My Series Is Complete

November 12, 2014 By Michael J. Bowler Leave a Comment

Once full cover

My final book is available as of today. Once Upon A Time In America brings The Knight Cycle to a close and will be the last book I have in print for a long time. Children of the Knight was never a stand-alone book, but merely the first of five long chapters spanning four eventful years in the lives of my characters and the country as a whole. Once is the chapter that brings the story of Arthur and Lance and the modern-day Knights of the Round Table to a close, and I hope I ended their journey in a way that satisfies readers and engenders within them the feeling that the series was a worthwhile investment of their time.
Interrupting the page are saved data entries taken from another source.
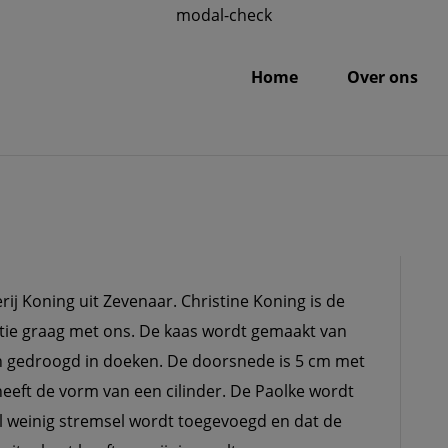
modal-check
Home
Over ons
AU
rij Koning uit Zevenaar. Christine Koning is de
tie graag met ons. De kaas wordt gemaakt van
 gedroogd in doeken. De doorsnede is 5 cm met
eeft de vorm van een cilinder. De Paolke wordt
l weinig stremsel wordt toegevoegd en dat de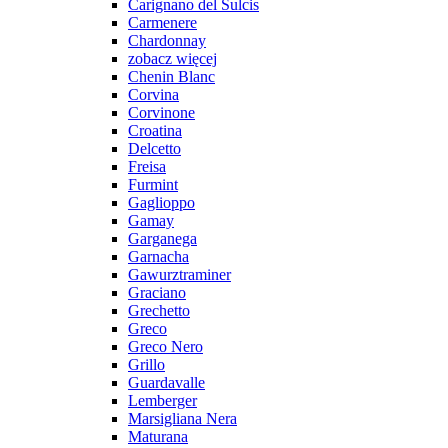
Carignano del Sulcis
Carmenere
Chardonnay
zobacz więcej
Chenin Blanc
Corvina
Corvinone
Croatina
Delcetto
Freisa
Furmint
Gaglioppo
Gamay
Garganega
Garnacha
Gawurztraminer
Graciano
Grechetto
Greco
Greco Nero
Grillo
Guardavalle
Lemberger
Marsigliana Nera
Maturana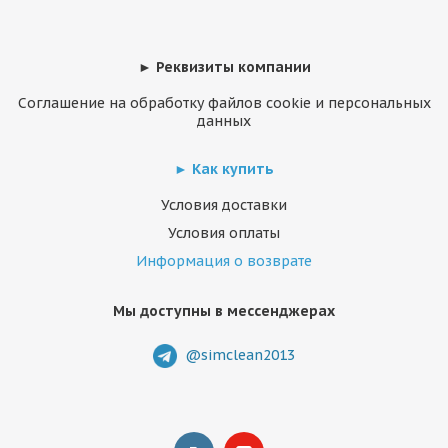
► Реквизиты компании
Соглашение на обработку файлов cookie и персональных
данных
► Как купить
Условия доставки
Условия оплаты
Информация о возврате
Мы доступны в мессенджерах
@simclean2013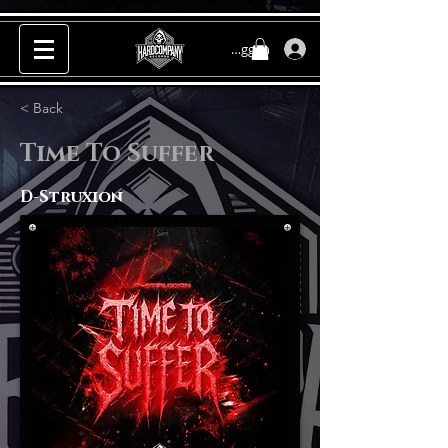
Inloggen
< Back
Time To Suffer
D-Struxion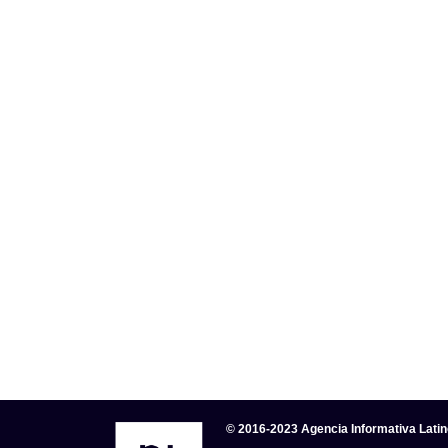
© 2016-2023 Agencia Informativa Lati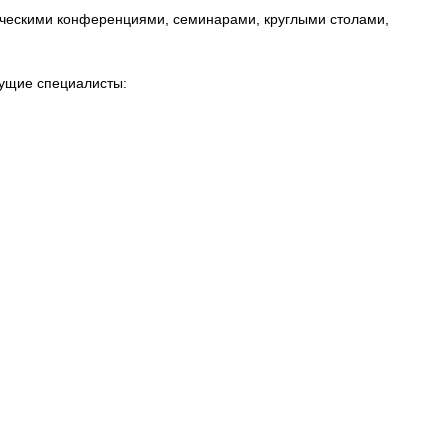
ическими конференциями, семинарами, круглыми столами,
дущие специалисты: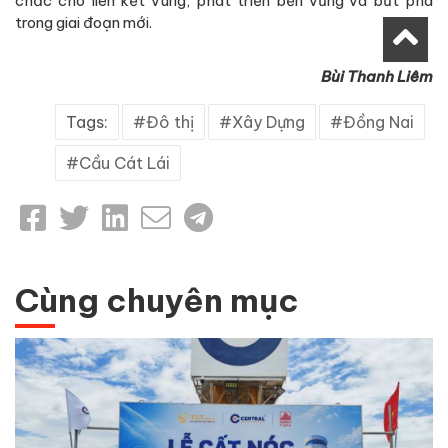
chắc cho liên kết vùng, phát triển bền vững và bứt phá
trong giai đoạn mới.
Bùi Thanh Liêm
Tags:
Đô thị
Xây Dựng
Đồng Nai
Cầu Cát Lái
Cùng chuyên mục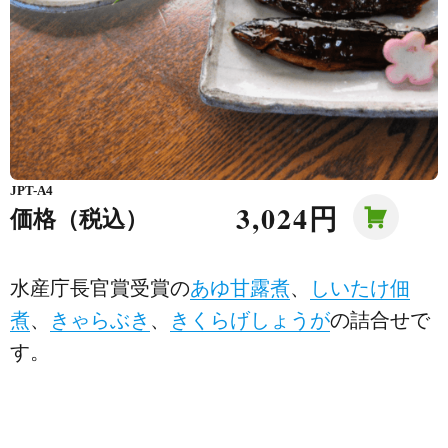
JPT-A4
3,024円
価格（税込）
水産庁長官賞受賞の
あゆ甘露煮
、
しいたけ佃
煮
、
きゃらぶき
、
きくらげしょうが
の詰合せで
す。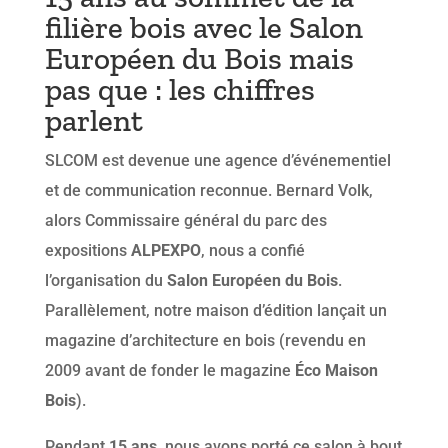
filière bois avec le Salon
Européen du Bois mais
pas que : les chiffres
parlent
SLCOM est devenue une agence d’événementiel
et de communication reconnue. Bernard Volk,
alors Commissaire général du parc des
expositions
ALPEXPO
, nous a confié
l’organisation du
Salon Européen du Bois
.
Parallèlement, notre maison d’édition lançait un
magazine d’architecture en bois (revendu en
2009 avant de fonder le magazine
Éco Maison
Bois
).
Pendant
15 ans
, nous avons porté ce salon à bout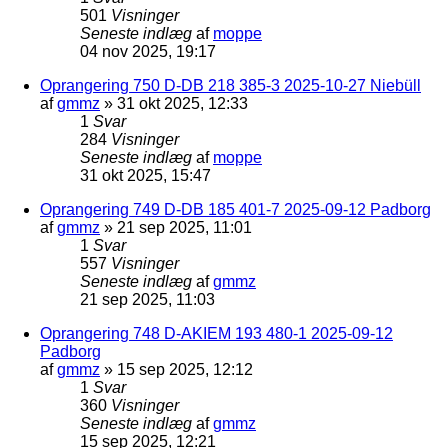
501
Visninger
Seneste indlæg
af
moppe
04 nov 2025, 19:17
Oprangering 750 D-DB 218 385-3 2025-10-27 Niebüll
af
gmmz
»
31 okt 2025, 12:33
1
Svar
284
Visninger
Seneste indlæg
af
moppe
31 okt 2025, 15:47
Oprangering 749 D-DB 185 401-7 2025-09-12 Padborg
af
gmmz
»
21 sep 2025, 11:01
1
Svar
557
Visninger
Seneste indlæg
af
gmmz
21 sep 2025, 11:03
Oprangering 748 D-AKIEM 193 480-1 2025-09-12
Padborg
af
gmmz
»
15 sep 2025, 12:12
1
Svar
360
Visninger
Seneste indlæg
af
gmmz
15 sep 2025, 12:21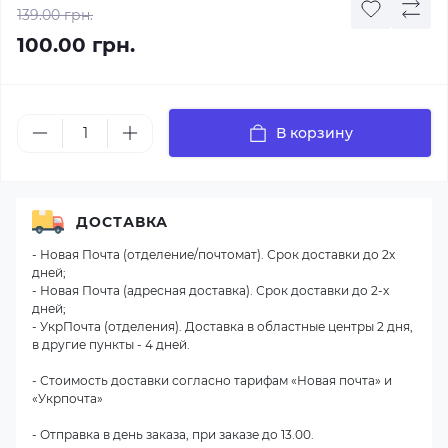
139.00 грн.
100.00 грн.
В корзину
ДОСТАВКА
- Новая Почта (отделение/почтомат). Срок доставки до 2х
дней;
- Новая Почта (адресная доставка). Срок доставки до 2-х
дней;
- УкрПочта (отделения). Доставка в областные центры 2 дня,
в другие пункты - 4 дней.
- Стоимость доставки согласно тарифам «Новая почта» и
«Укрпочта»
- Отправка в день заказа, при заказе до 13.00.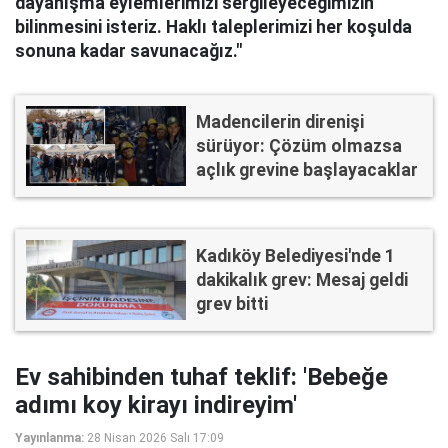
dayanışma eylemlerimizi sergileyeceğimizin
bilinmesini isteriz. Haklı taleplerimizi her koşulda
sonuna kadar savunacağız."
Madencilerin direnişi
sürüyor: Çözüm olmazsa
açlık grevine başlayacaklar
Kadıköy Belediyesi'nde 1
dakikalık grev: Mesaj geldi
grev bitti
Ev sahibinden tuhaf teklif: 'Bebeğe
adımı koy kirayı indireyim'
Yayınlanma:
28 Nisan 2026 Salı 17:09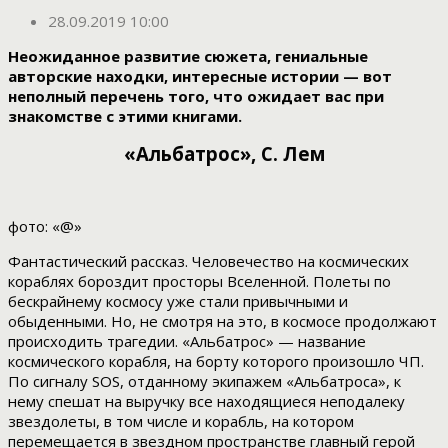
28.09.2019 10:00
Неожиданное развитие сюжета, гениальные
авторские находки, интересные истории — вот
неполный перечень того, что ожидает вас при
знакомстве с этими книгами.
«Альбатрос», С. Лем
фото: «@»
Фантастический рассказ. Человечество на космических
кораблях бороздит просторы Вселенной. Полеты по
бескрайнему космосу уже стали привычными и
обыденными. Но, не смотря на это, в космосе продолжают
происходить трагедии. «Альбатрос» — название
космического корабля, на борту которого произошло ЧП.
По сигналу SOS, отданному экипажем «Альбатроса», к
нему спешат на выручку все находящиеся неподалеку
звездолеты, в том числе и корабль, на котором
перемещается в звездном пространстве главный герой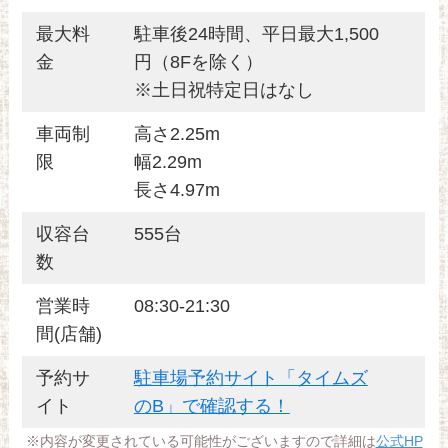
最大料
駐車後24時間、平日最大1,500
金
円（8Fを除く）
※土日祝特定日はなし
車両制
高さ2.25m
限
幅2.29m
長さ4.97m
収容台
555台
数
営業時
08:30-21:30
間(店舗)
予約サ
駐車場予約サイト「タイムズ
イト
のB」で確認する！
※内容が変更されている可能性がございますので詳細は
公式HP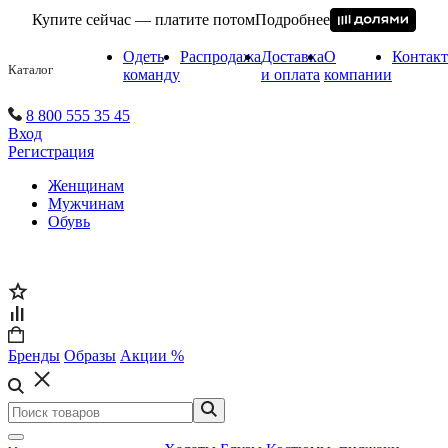
Купите сейчас — платите потом
Подробнее
Одеть
Распродажа
Доставка
О
Контак
Каталог
команду
и оплата
компании
8 800 555 35 45
Вход
Регистрация
Женщинам
Мужчинам
Обувь
Бренды
Образы
Акции %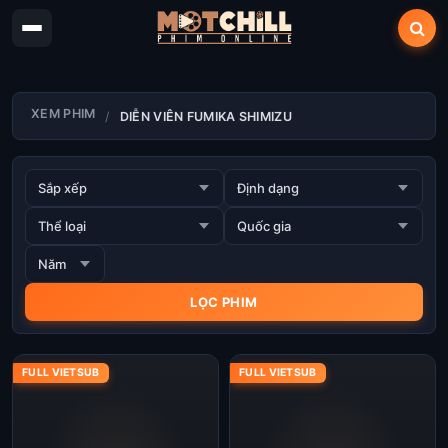
XEM PHIM
DIỄN VIÊN FUMIKA SHIMIZU
FULL VIETSUB
FULL VIETSUB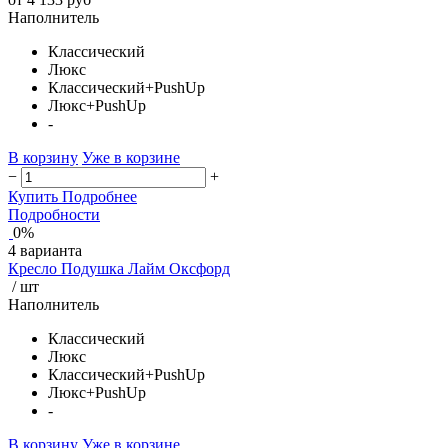
Наполнитель
Классический
Люкс
Классический+PushUp
Люкс+PushUp
-
В корзину
Уже в корзине
−
+
Купить
Подробнее
Подробности
0%
4 варианта
Кресло Подушка Лайм Оксфорд
/ шт
Наполнитель
Классический
Люкс
Классический+PushUp
Люкс+PushUp
-
В корзину
Уже в корзине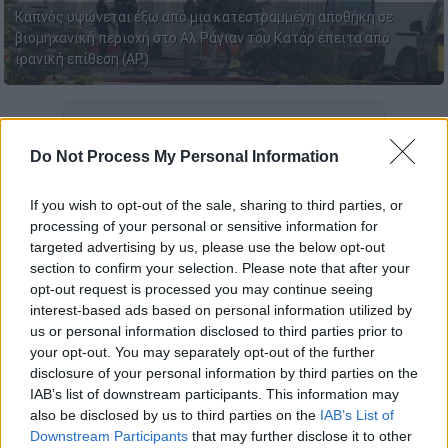
Καπνός υψώνεται έξω από μια κατεστραμμένη αποθήκη σε
βιομηχανική περιοχή στο Αλ Ράγιαν του Κατάρ έπειτα από
ιρανική επίθεση (AP)
Προσθέστε το ΕΘΝΟΣ στη Google
Do Not Process My Personal Information
Έξι άνθρωποι
εντοπίστηκαν
νεκροί και ένας
αγνοείται
μετά τη συντριβή
ελικοπτέρου
,
If you wish to opt-out of the sale, sharing to third parties, or
processing of your personal or sensitive information for
ανακοίνωσε το
υπουργείο Εσωτερικών
του
targeted advertising by us, please use the below opt-out
Κατάρ
.
section to confirm your selection. Please note that after your
opt-out request is processed you may continue seeing
Σε ανάρτησή του στο Χ το υπουργείο
interest-based ads based on personal information utilized by
ανέφερε ότι «
οι επιχειρήσεις έρευνας και
us or personal information disclosed to third parties prior to
διάσωσης
» στα χωρικά ύδατα του Κατάρ
your opt-out. You may separately opt-out of the further
disclosure of your personal information by third parties on the
οδήγησαν στον εντοπισμό έξι επιβαινόντων
IAB’s list of downstream participants. This information may
από τους επτά που βρίσκονταν στο
also be disclosed by us to third parties on the
IAB’s List of
ελικόπτερο.
Downstream Participants
that may further disclose it to other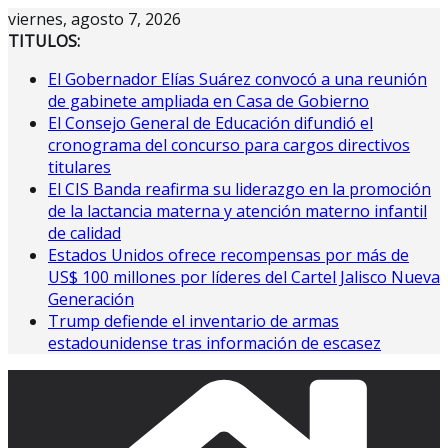
Saltar
viernes, agosto 7, 2026
al
TITULOS:
contenido
El Gobernador Elías Suárez convocó a una reunión
de gabinete ampliada en Casa de Gobierno
El Consejo General de Educación difundió el
cronograma del concurso para cargos directivos
titulares
El CIS Banda reafirma su liderazgo en la promoción
de la lactancia materna y atención materno infantil
de calidad
Estados Unidos ofrece recompensas por más de
US$ 100 millones por líderes del Cartel Jalisco Nueva
Generación
Trump defiende el inventario de armas
estadounidense tras información de escasez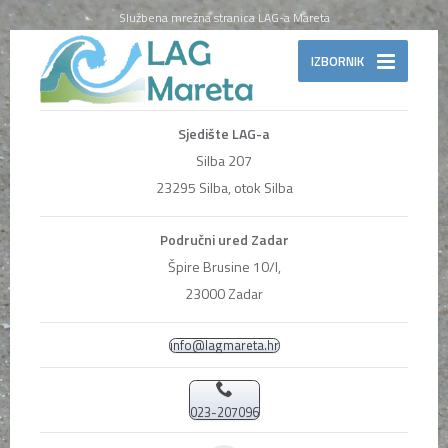
Službena mrežna stranica LAG-a Mareta
IZBORNIK
Sjedište LAG-a
Silba 207
23295 Silba, otok Silba
Područni ured Zadar
Špire Brusine 10/I,
23000 Zadar
info@lagmareta.hr
023-207096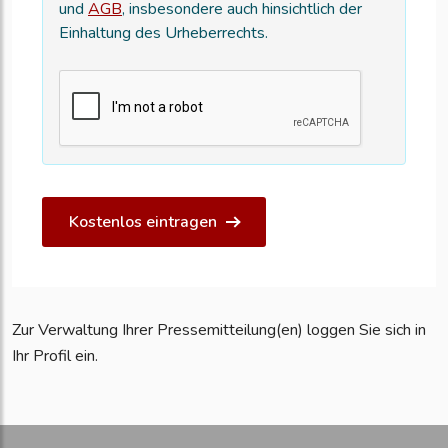
und
AGB
, insbesondere auch hinsichtlich der
Einhaltung des Urheberrechts.
Kostenlos eintragen
Zur Verwaltung Ihrer Pressemitteilung(en) loggen Sie sich in
Ihr Profil ein.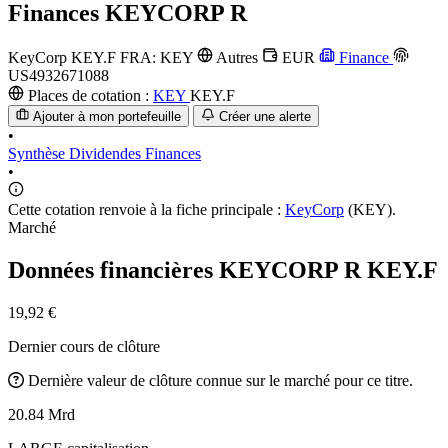
Finances
KEYCORP R
KeyCorp
KEY.F
FRA: KEY
Autres
EUR
Finance
US4932671088
Places de cotation :
KEY
KEY.F
Ajouter à mon portefeuille
Créer une alerte
•
Synthèse
Dividendes
Finances
•
Cette cotation renvoie à la fiche principale :
KeyCorp
(KEY).
Marché
Données financières KEYCORP R
KEY.F
19,92 €
Dernier cours de clôture
Dernière valeur de clôture connue sur le marché pour ce titre.
20.84 Mrd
It has been a long, often bittersweet journey for me in the writing and publishing of these books, but in the aggregate I am proud of my accomplishment. I feel I have greatly improved as a writer and the books get better as they go along. I’m proud that this series addresses issues that most writers tend to shy away from. I’m proud of the themes and messages that youth can take away from this story. I’m proud that the series is not another knockout of “insert title of popular YA book here,” but stands on its own as an original, unique “world.” It’s our world of today, but rather than make it worse and dystopian as so many writers do, my story offers hope that the world and America can get better, and that young people are the ones who will make it better. To do so, youth need to ignore much of what they’ve been taught by the media and their elders. They must join together and be the change they want to see. They must accept and embrace their superficial differences and work together as human beings first, everything else second. In banding together in this way, the youth in my series bring about profound and positive changes for the entire country, and are outstanding role models for any teens who read about them.

My next blog post will be aimed at those out there who want to be successful authors, especially those who have their first book ready (they think) for publication. I made a lot of mistakes in my attempted journey from writer to author, mistakes I have yet to overcome. Perhaps if I share them with the world at large, other writers will not commit the same errors and will achieve real success.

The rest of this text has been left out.